Como explicar então os milhões investidos no matraquear constante da publicidade a apregoar que consumir é bom, no consumo é que está a felicidade (e a identidade). Aliás, no seu papel de educação funcional, os meios de comunicação social cumprem, para além de um papel de apóstolos do consumo e reveladores da ganância como componente da natureza humana (publicidade, concursos,...), a função primordial de anestesiadores do horror, do absurdo e da revolta. Tal é a principal função das más notícias, que lidas e reveladas constantemente, quo­tidianamente, oriundas de todas as latitudes e longitudes, mostram como a natureza humana é assim, e portanto incapaz de conceber e de concretizar um mundo melhor, e acabam ainda por banalizar de tal forma o horrível e o insuportável, que os tornam aceitável companhia nas salas de estar e na mesa de jantar.

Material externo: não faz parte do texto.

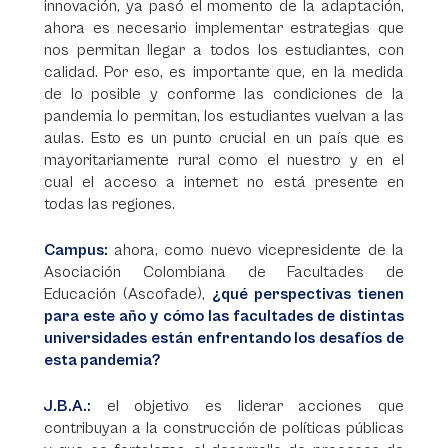
innovación, ya pasó el momento de la adaptación,
ahora es necesario implementar estrategias que
nos permitan llegar a todos los estudiantes, con
calidad. Por eso, es importante que, en la medida
de lo posible y conforme las condiciones de la
pandemia lo permitan, los estudiantes vuelvan a las
aulas. Esto es un punto crucial en un país que es
mayoritariamente rural como el nuestro y en el
cual el acceso a internet no está presente en
todas las regiones.
Campus:
ahora, como nuevo vicepresidente de la
Asociación Colombiana de Facultades de
Educación (Ascofade),
¿qué perspectivas tienen
para este año y cómo las facultades de distintas
universidades están enfrentando los desafíos de
esta pandemia?
J.B.A.:
el objetivo es liderar acciones que
contribuyan a la construcción de políticas públicas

Perante a multiplicação e a acumulação de negatividades produzidas pelo regime reinante, e perante a constatação de que será de todo inviável generalizar as taxas de consumo, de desperdício e de poluição do bilião de privilegiados de hoje aos 6 ou 7 biliões da primeira metade do séc. XXI, torna-se indispensável e urgente alterar o rumo das nossas sociedades.

É necessário, mas será possível?

É que se for necessário e possível, então será inevitável.

Para que entre nos horizontes do possível, nas mentes e nas vontades dos cidadãos de hoje, a visão de uma sociedade melhor e o processo viável de nos aproximarmos dela, será indis­pensável um forte choque cultural, que entre definitivamente em ruptura com as crenças, ide­ologias, catecismos, preconceitos e frases-feitas que fazem as vezes de discurso oficial, incon­testado, nos palcos do poder como nas cátedras da academia.

Paralelamente à educação funcional, que ajusta a mão-de-obra ao mercado de trabalho, que reforça a competitividade das empresas, que irá contribuir para o crescimento do PIB... Pre­cisamos urgentemente de uma educação subversiva, porque - e é mais um sinal dos tempos ­o humanismo crítico está condenado nos nossos dias a uma função essencialmente subver­siva das teorias e práticas desumanizantes que dominam a sociedade moderna."